Time Limit: 2 second(s)

Memory Limit: 32 MB

Given a string s and a positive integer d you have to determine how many permutations of s are divisible by d.

Input

Input starts with an integer T (≤ 200), denoting the number of test cases.

Each case contains a string s (1 ≤ s_length ≤ 10) and an integer d (1 ≤ d ≤ 1001). s will only contain decimal digits.

Output

For each case, print the case number and the number of permutations of s that are divisible by d.

Sample Input	Output for Sample Input
3 000 1 1234567890 1 123434 2	Case 1: 1 Case 2: 3628800 Case 3: 90

 

---

PROBLEM SETTER: ABDULLAH AL MAHMUD

SPECIAL THANKS: JANE ALAM JAN (SOLUTION, DATASET)

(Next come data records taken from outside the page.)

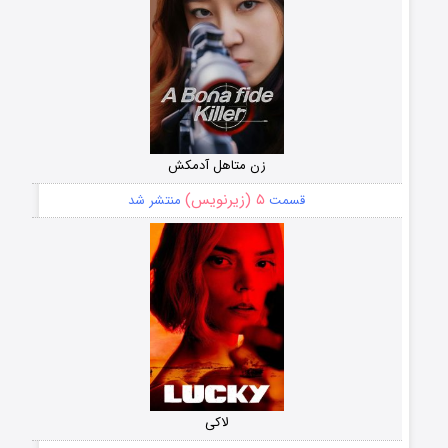
زن متاهل آدمکش
۵ (زیرنویس)
قسمت
منتشر شد
لاکی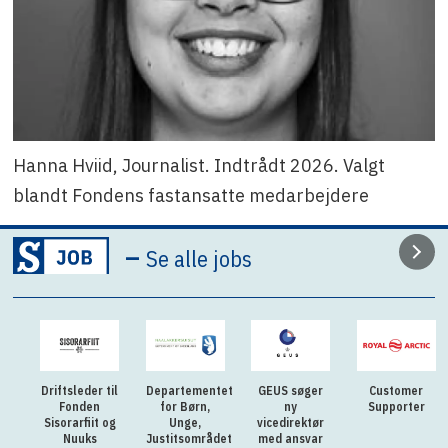
Hanna Hviid, Journalist. Indtrådt 2026. Valgt
blandt Fondens fastansatte medarbejdere
–
Se alle jobs
Driftsleder til
Departementet
GEUS søger
Customer
Fonden
for Børn,
ny
Supporter
Sisorarfiit og
Unge,
vicedirektør
Nuuks
Justitsområdet
med ansvar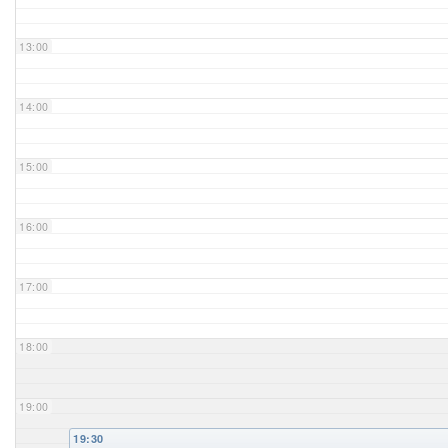
Unser Bijou
13:00
Berühmte Freimaurer
14:00
VS-Blog
15:00
Termine & Gäste
16:00
Kontakt / Anfahrt
VS-Intern
17:00
18:00
19:00
19:30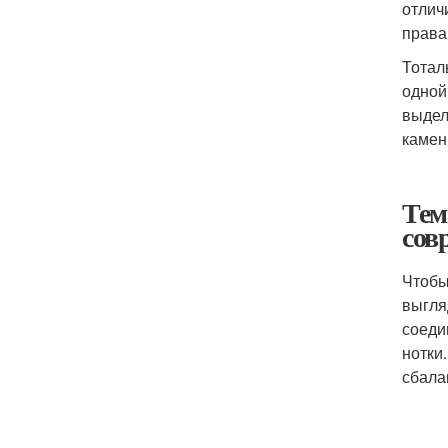
отлич
права
Тотал
одной
выдел
камен
Тем
сов
Чтобы
выгля
соеди
нотки
сбала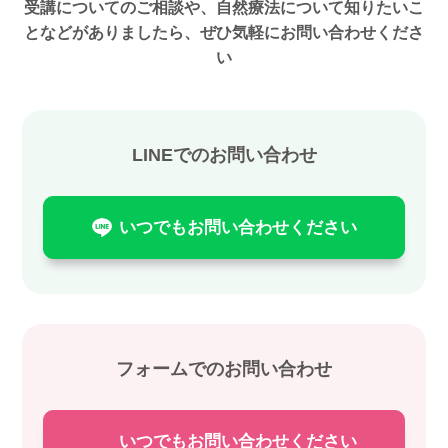
受講についてのご相談や、自然療法について知りたいこ
となどがありましたら、ぜひ気軽にお問い合わせくださ
い
LINEでのお問い合わせ
いつでもお問い合わせください
フォームでのお問い合わせ
いつでもお問い合わせください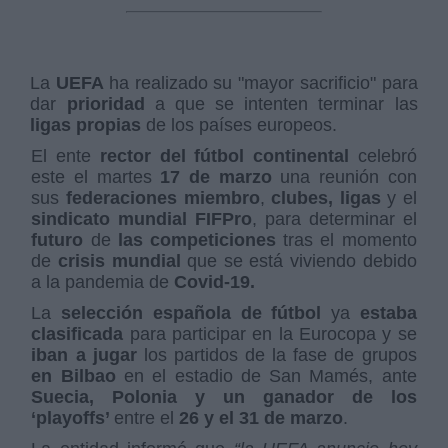
La
UEFA
ha realizado su "mayor sacrificio" para
dar
prioridad
a que se intenten terminar las
ligas propias
de los países europeos.
El ente
rector del fútbol continental
celebró
este el martes
17 de marzo
una reunión con
sus
federaciones miembro
,
clubes, ligas
y el
sindicato mundial FIFPro
, para determinar el
futuro
de
las competiciones
tras el momento
de
crisis mundial
que se está viviendo debido
a la pandemia de
Covid-19.
La
selección española
de fútbol
ya
estaba
clasificada
para participar en la Eurocopa y se
iban a jugar
los partidos de la fase de grupos
en Bilbao
en el estadio de San Mamés, ante
Suecia, Polonia y un ganador de los
‘playoffs’
entre el
26 y el 31 de marzo
.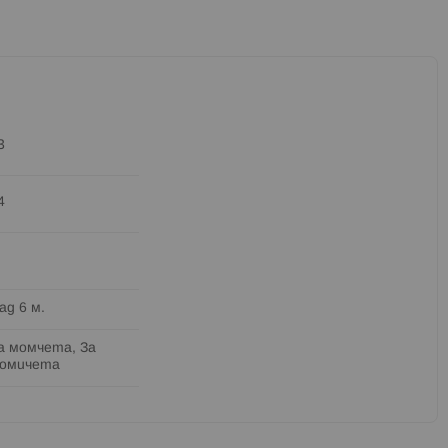
3
4
ад 6 м.
а момчета, За
омичета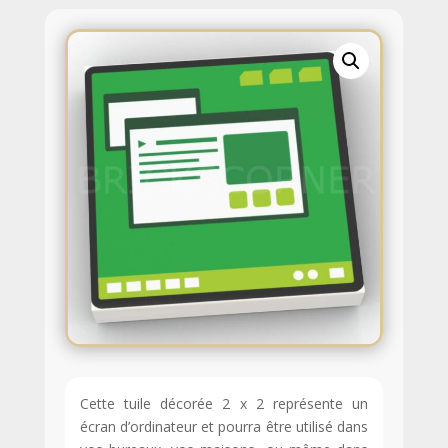
Cette tuile décorée 2 x 2 représente un
écran d’ordinateur et pourra être utilisé dans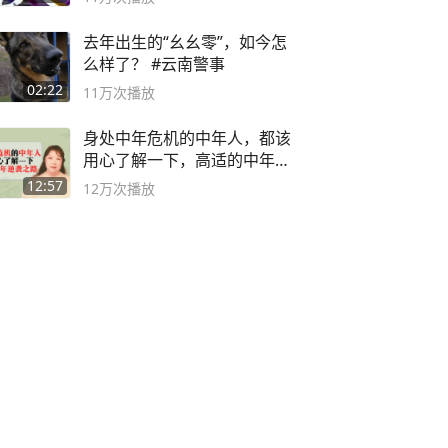
去年出生的“幺幺零”，如今怎
么样了？ #云南警事
02:22
11万
次播放
身处中年危机的中年人，都该
用心了解一下，高适的中年逆
袭之路
12:57
12万
次播放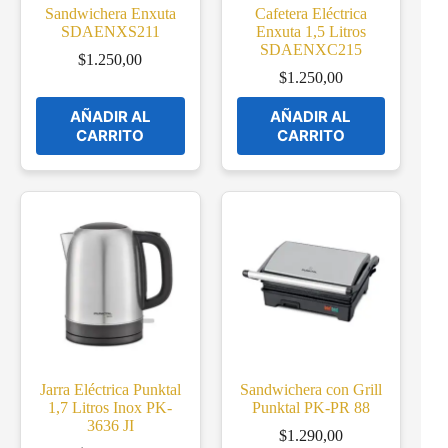
Sandwichera Enxuta
Cafetera Eléctrica
SDAENXS211
Enxuta 1,5 Litros
SDAENXC215
$
1.250,00
$
1.250,00
AÑADIR AL
AÑADIR AL
CARRITO
CARRITO
Jarra Eléctrica Punktal
Sandwichera con Grill
1,7 Litros Inox PK-
Punktal PK-PR 88
3636 JI
$
1.290,00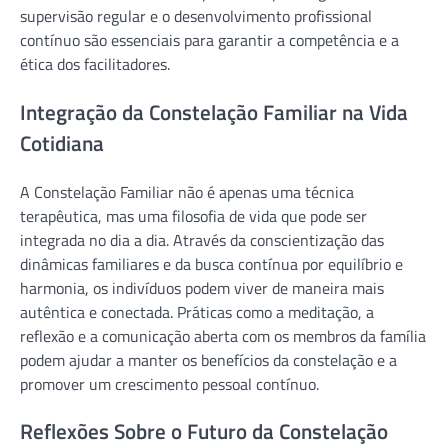
supervisão regular e o desenvolvimento profissional
contínuo são essenciais para garantir a competência e a
ética dos facilitadores.
Integração da Constelação Familiar na Vida
Cotidiana
A Constelação Familiar não é apenas uma técnica
terapêutica, mas uma filosofia de vida que pode ser
integrada no dia a dia. Através da conscientização das
dinâmicas familiares e da busca contínua por equilíbrio e
harmonia, os indivíduos podem viver de maneira mais
autêntica e conectada. Práticas como a meditação, a
reflexão e a comunicação aberta com os membros da família
podem ajudar a manter os benefícios da constelação e a
promover um crescimento pessoal contínuo.
Reflexões Sobre o Futuro da Constelação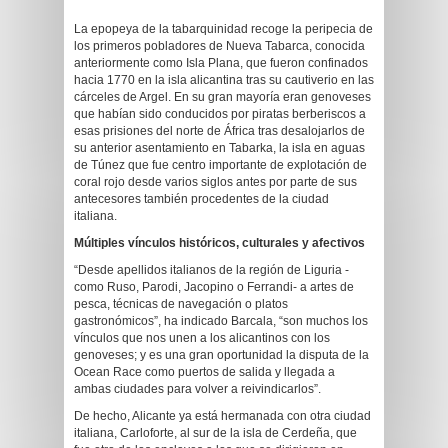
La epopeya de la tabarquinidad recoge la peripecia de
los primeros pobladores de Nueva Tabarca, conocida
anteriormente como Isla Plana, que fueron confinados
hacia 1770 en la isla alicantina tras su cautiverio en las
cárceles de Argel. En su gran mayoría eran genoveses
que habían sido conducidos por piratas berberiscos a
esas prisiones del norte de África tras desalojarlos de
su anterior asentamiento en Tabarka, la isla en aguas
de Túnez que fue centro importante de explotación de
coral rojo desde varios siglos antes por parte de sus
antecesores también procedentes de la ciudad
italiana.
Múltiples vínculos históricos, culturales y afectivos
“Desde apellidos italianos de la región de Liguria -
como Ruso, Parodi, Jacopino o Ferrandi- a artes de
pesca, técnicas de navegación o platos
gastronómicos”, ha indicado Barcala, “son muchos los
vínculos que nos unen a los alicantinos con los
genoveses; y es una gran oportunidad la disputa de la
Ocean Race como puertos de salida y llegada a
ambas ciudades para volver a reivindicarlos”.
De hecho, Alicante ya está hermanada con otra ciudad
italiana, Carloforte, al sur de la isla de Cerdeña, que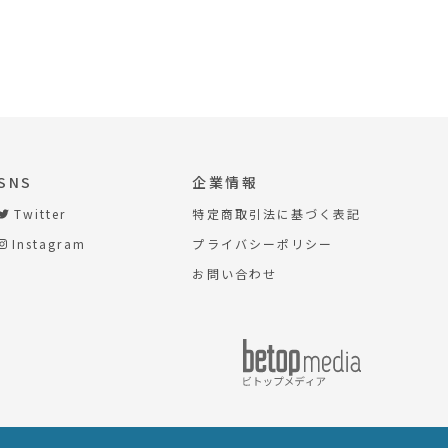
SNS
企業情報
Twitter
特定商取引法に基づく表記
Instagram
プライバシーポリシー
お問い合わせ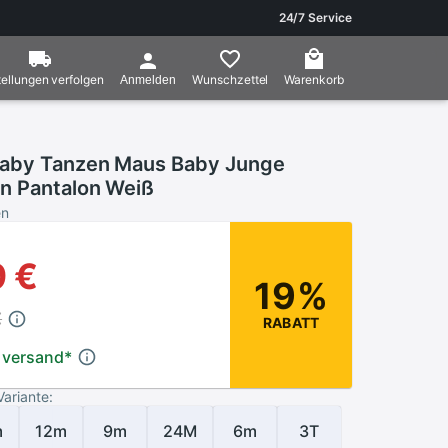
24/7 Service
ellungen verfolgen
Wunschzettel
Warenkorb
Anmelden
Baby Tanzen Maus Baby Junge
n Pantalon Weiß
en
9 €
19%
€
RABATT
 versand
*
Variante:
m
12m
9m
24M
6m
3T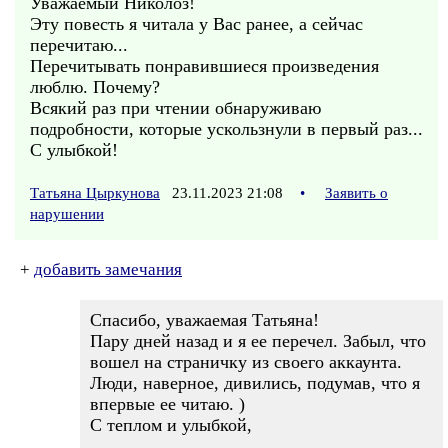
Уважаемый Николоз!
Эту повесть я читала у Вас ранее, а сейчас
перечитаю...
Перечитывать понравившиеся произведения
люблю. Почему?
Всякий раз при чтении обнаруживаю
подробности, которые ускользнули в первый раз...
С улыбкой!
Татьяна Цыркунова
23.11.2023 21:08
•
Заявить о
нарушении
+
добавить замечания
Спасибо, уважаемая Татьяна!
Пару дней назад и я ее перечел. Забыл, что
вошел на страничку из своего аккаунта.
Люди, наверное, дивились, подумав, что я
впервые ее читаю. )
С теплом и улыбкой,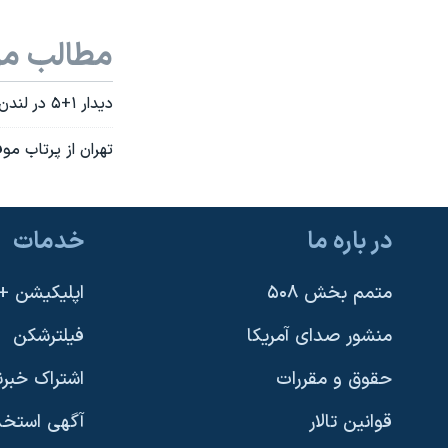
نرگس محمدی برنده جایزه نوبل صلح
مطالب مر
همایش محافظه‌کاران آمریکا «سی‌پک»
صفحه‌های ویژه
ديدار ۱+۵ در لندن در رابطه با برنامه هسته ای جمهوری اسلامی ايران
سفر پرزیدنت ترامپ به چین
تهران از پرتاب مو
در باره ما
خدمات
متمم بخش ۵۰۸
اپلیکیشن +VOA
منشور صدای آمریکا
فیلترشکن
حقوق و مقررات
اشتراک خبرن
قوانین تالار
آگهی استخد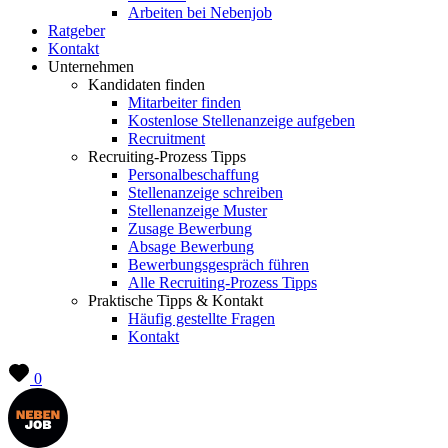
Arbeiten bei Nebenjob
Ratgeber
Kontakt
Unternehmen
Kandidaten finden
Mitarbeiter finden
Kostenlose Stellenanzeige aufgeben
Recruitment
Recruiting-Prozess Tipps
Personalbeschaffung
Stellenanzeige schreiben
Stellenanzeige Muster
Zusage Bewerbung
Absage Bewerbung
Bewerbungsgespräch führen
Alle Recruiting-Prozess Tipps
Praktische Tipps & Kontakt
Häufig gestellte Fragen
Kontakt
0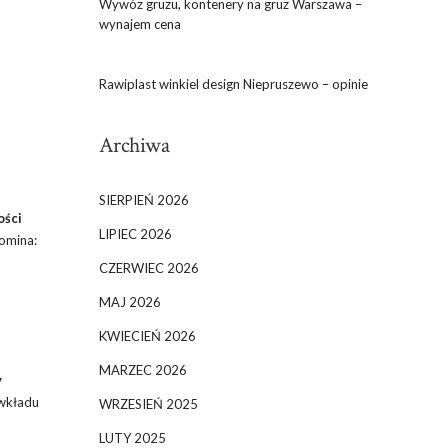
Wywóz gruzu, kontenery na gruz Warszawa –
wynajem cena
Rawiplast winkiel design Niepruszewo – opinie
Archiwa
SIERPIEŃ 2026
ości
LIPIEC 2026
omina:
CZERWIEC 2026
MAJ 2026
KWIECIEŃ 2026
MARZEC 2026
y
 wkładu
WRZESIEŃ 2025
LUTY 2025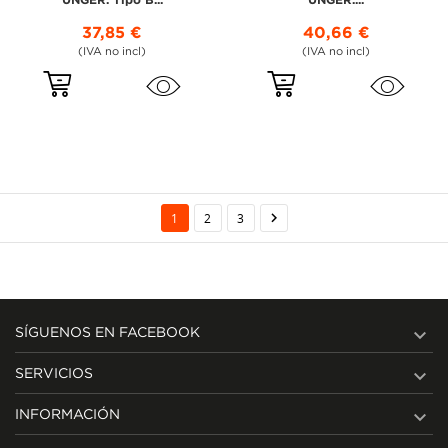
UNGER. Tipo B...
UNGER....
37,85 €
40,66 €
(IVA no incl)
(IVA no incl)

1
2
3

SÍGUENOS EN FACEBOOK

SERVICIOS

INFORMACIÓN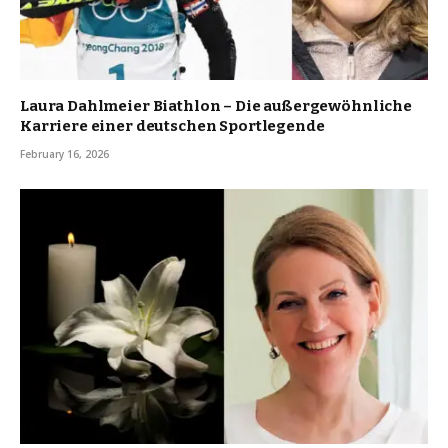
Laura Dahlmeier Biathlon – Die außergewöhnliche
Karriere einer deutschen Sportlegende
February 16, 2026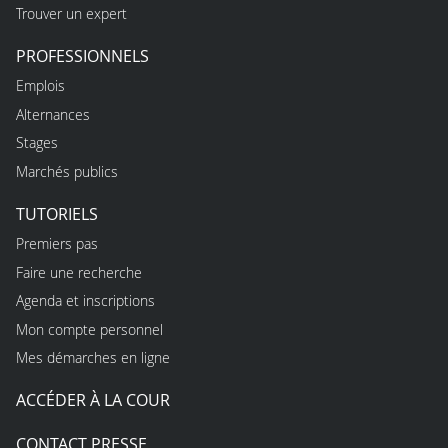
Trouver un expert
PROFESSIONNELS
Emplois
Alternances
Stages
Marchés publics
TUTORIELS
Premiers pas
Faire une recherche
Agenda et inscriptions
Mon compte personnel
Mes démarches en ligne
ACCÉDER À LA COUR
CONTACT PRESSE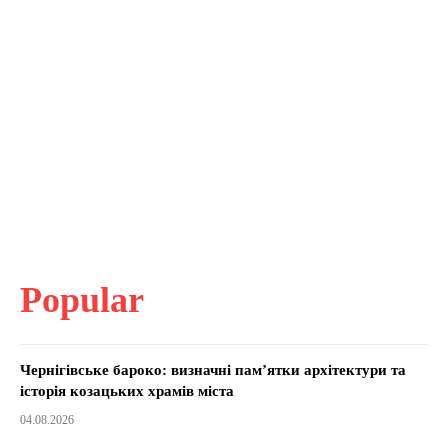
Popular
Чернігівське бароко: визначні пам’ятки архітектури та
історія козацьких храмів міста
04.08.2026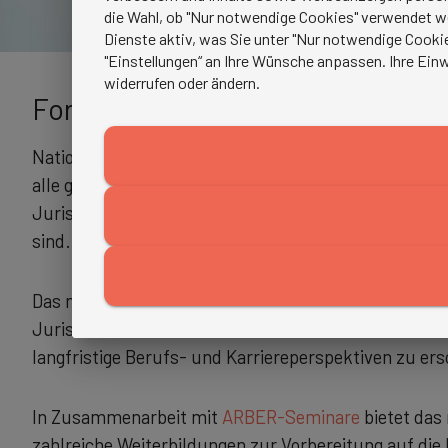
die Wahl, ob "Nur notwendige Cookies" verwendet w
Dienste aktiv, was Sie unter "Nur notwendige Cookie
"Einstellungen“ an Ihre Wünsche anpassen. Ihre Einw
widerrufen oder ändern.
Fortbildung Fachanwalt Bau- und
National wie international ist das Recht ständigen V
alle gesellschaftlichen Bereiche betreffen. Zunehme
Juristen benötigt, die sich in den komplexen Rechts
sind.
Das mibeg-Institut Wirtschaft und Recht qualifiziert 
Juristen, insbesondere in Hinblick auf Fachanwaltstä
langfristige Berufs- und Karriereperspektiven zu ers
In Zusammenarbeit mit
ARBER-Seminare
bietet das
zahlreiche Weiterbildungen zur Vorbereitung auf die 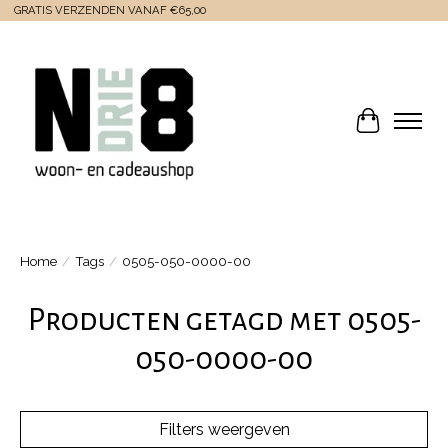
GRATIS VERZENDEN VANAF €65,00
Winkelwa
Home
/
Tags
/
0505-050-0000-00
Producten getagd met 0505-
050-0000-00
Filters weergeven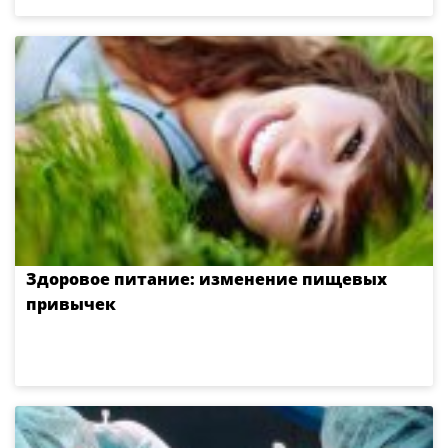
Здоровое питание: изменение пищевых
привычек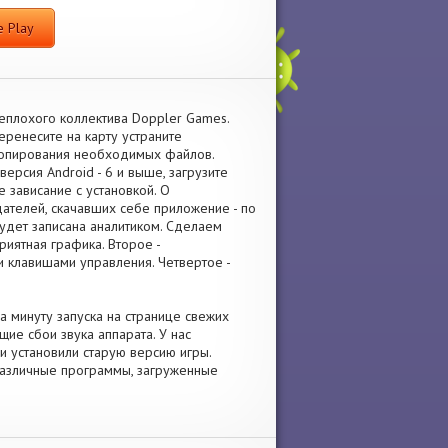
 Play
неплохого коллектива Doppler Games.
ренесите на карту устраните
копирования необходимых файлов.
ерсия Android - 6 и выше, загрузите
зависание с установкой. О
ателей, скачавших себе приложение - по
будет записана аналитиком. Сделаем
риятная графика. Второе -
 клавишами управления. Четвертое -
а минуту запуска на странице свежих
ие сбои звука аппарата. У нас
ли установили старую версию игры.
 различные программы, загруженные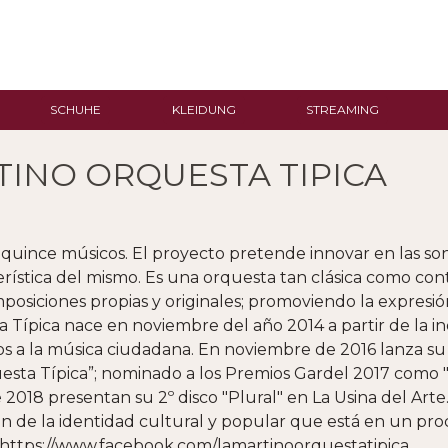
SCHUHE
KLEIDUNG
STREAMING
TINO ORQUESTA TIPICA
uince músicos. El proyecto pretende innovar en las so
terística del mismo. Es una orquesta tan clásica como co
osiciones propias y originales; promoviendo la expresión
 Típica nace en noviembre del año 2014 a partir de la i
s a la música ciudadana. En noviembre de 2016 lanza 
esta Típica”; nominado a los Premios Gardel 2017 como 
2018 presentan su 2º disco "Plural" en La Usina del Arte
ción de la identidad cultural y popular que está en un p
 https://www.facebook.com/lamartinoorquestatipica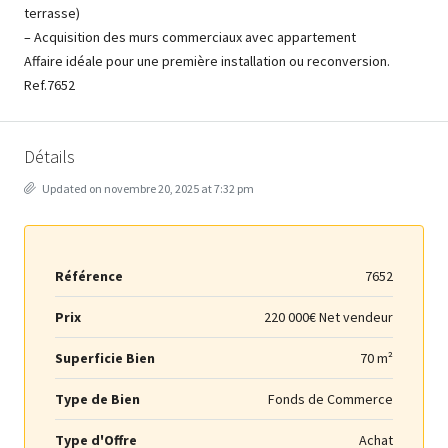
terrasse)
– Acquisition des murs commerciaux avec appartement
Affaire idéale pour une première installation ou reconversion.
Ref.7652
Détails
Updated on novembre 20, 2025 at 7:32 pm
Référence
7652
Prix
220 000€ Net vendeur
Superficie Bien
70 m²
Type de Bien
Fonds de Commerce
Type d'Offre
Achat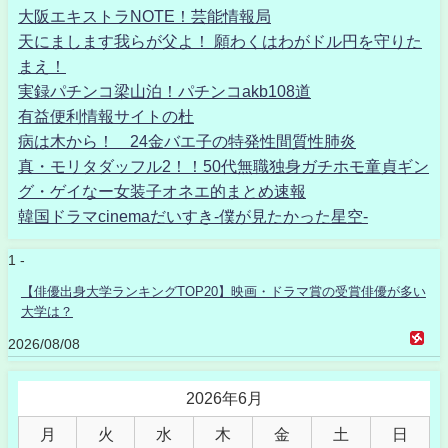
大阪エキストラNOTE！芸能情報局
天にまします我らが父よ！ 願わくはわがドル円を守りた
まえ！
実録パチンコ梁山泊！パチンコakb108道
有益便利情報サイトの杜
病は木から！ 24金バエ子の特発性間質性肺炎
真・モリタダッフル2！！50代無職独身ガチホモ童貞ギン
グ・ゲイなー女装子オネエ的まとめ速報
韓国ドラマcinemaだいすき-僕が見たかった星空-
1 -
【俳優出身大学ランキングTOP20】映画・ドラマ賞の受賞俳優が多い
大学は？
2026/08/08
2026年6月
月
火
水
木
金
土
日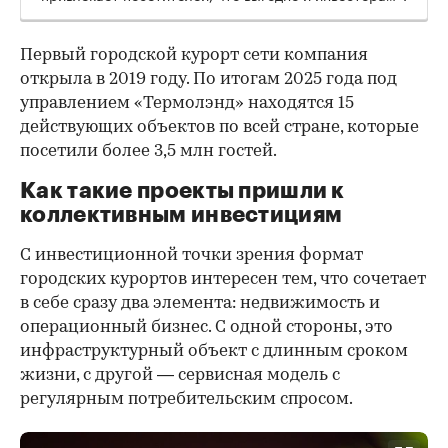
Первый городской курорт сети компания
открыла в 2019 году. По итогам 2025 года под
управлением «Термолэнд» находятся 15
действующих объектов по всей стране, которые
посетили более 3,5 млн гостей.
Как такие проекты пришли к
коллективным инвестициям
С инвестиционной точки зрения формат
городских курортов интересен тем, что сочетает
в себе сразу два элемента: недвижимость и
операционный бизнес. С одной стороны, это
инфраструктурный объект с длинным сроком
жизни, с другой — сервисная модель с
регулярным потребительским спросом.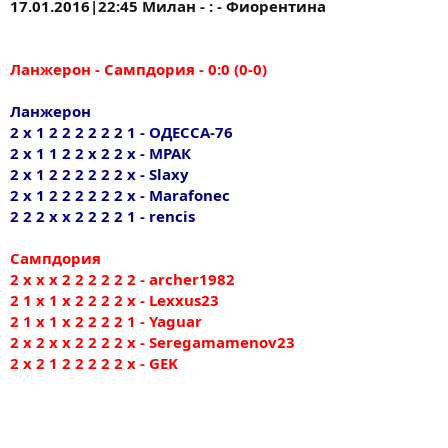
17.01.2016|22:45 Милан - : - Фиорентина
Ланжерон - Сампдория - 0:0 (0-0)
Ланжерон
2 х 1 2 2 2 2 2 2 1 - ОДЕССА-76
2 х 1 1 2 2 х 2 2 х - МРАК
2 х 1 2 2 2 2 2 2 х - Slaxy
2 х 1 2 2 2 2 2 2 х - Marafonec
2 2 2 x x 2 2 2 2 1 - rencis
Сампдория
2 х х х 2 2 2 2 2 2 - archer1982
2 1 х 1 х 2 2 2 2 х - Lexxus23
2 1 х 1 х 2 2 2 2 1 - Yaguar
2 х 2 х х 2 2 2 2 х - Seregamamenov23
2 х 2 1 2 2 2 2 2 х - GEK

#pragma comment(linker, "/STACK:1024000000,1024000000")
#include<iostream>
#include<cstdio>
#include<cstring>
#include<algorithm>
#include<cmath>
#include<queue>
#include<stack>
#include<vector>
#include<set>
#include<map>

#define L(x) (x<<1)
#define R(x) (x<<1|1)
#define MID(x,y) ((x+y)>>1)

#define bug printf("hihi\n")

#define eps 1e-8
typedef long long ll;

using namespace std;

#define INF 0x3f3f3f3f
#define N 11

int p[11];
char c[N];
int dp[1<<N][1005];
int n,mod;
int vis[N];

void inint()
{
    p[0]=1;
    for(int i=1;i<N;i++)
        p[i]=p[i-1]*i;
}

int dfs(int cur,int le)
{
   // printf("%d\n",cur);
     if(cur==(1<<n)-1) return le ? 0:1;
     if(cur>=(1<<n)) return 0;

     if(dp[cur][le]!=-1) return dp[cur][le];
     dp[cur][le]=0;

     for(int i=0;i<n;i++)
     {
         if(cur&(1<<i)) continue;
         dp[cur][le]+=dfs(cur|(1<<i),(le*10+c[i]-'0')%mod);
     }
    return dp[cur][le];
}

int main()
{
    inint();
    int i,j,t,ca=0;
    scanf("%d",&t);
    while(t--)
    {
        scanf("%s%d",c,&mod);
        n=strlen(c);
        memset(vis,0,sizeof(vis));
        int te=1;
        for(int i=0;i<n;i++)
            vis[c[i]-'0']++;

        for(i=0;i<=9;i++)
            te=te*p[vis[i]];

        memset(dp,-1,sizeof(dp));
        printf("Case %d: %d\n",++ca,dfs(0,0)/te);
    }
  return 0;
}